The copy you give must match the records exactly, except that it holds no images.

Supplied material:
==================================================

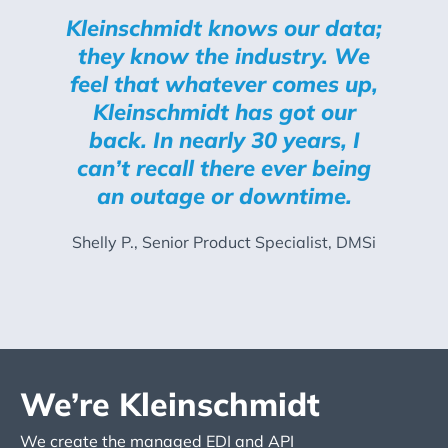
Kleinschmidt knows our data;
they know the industry. We
feel that whatever comes up,
Kleinschmidt has got our
back. In nearly 30 years, I
can’t recall there ever being
an outage or downtime.
Shelly P., Senior Product Specialist, DMSi
We’re Kleinschmidt
We create the managed EDI and API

==================================================

Result:
Kleinschmidt knows our data;
they know the industry. We
feel that whatever comes up,
Kleinschmidt has got our
back. In nearly 30 years, I
can’t recall there ever being
an outage or downtime.
Shelly P., Senior Product Specialist, DMSi
We’re Kleinschmidt
We create the managed EDI and API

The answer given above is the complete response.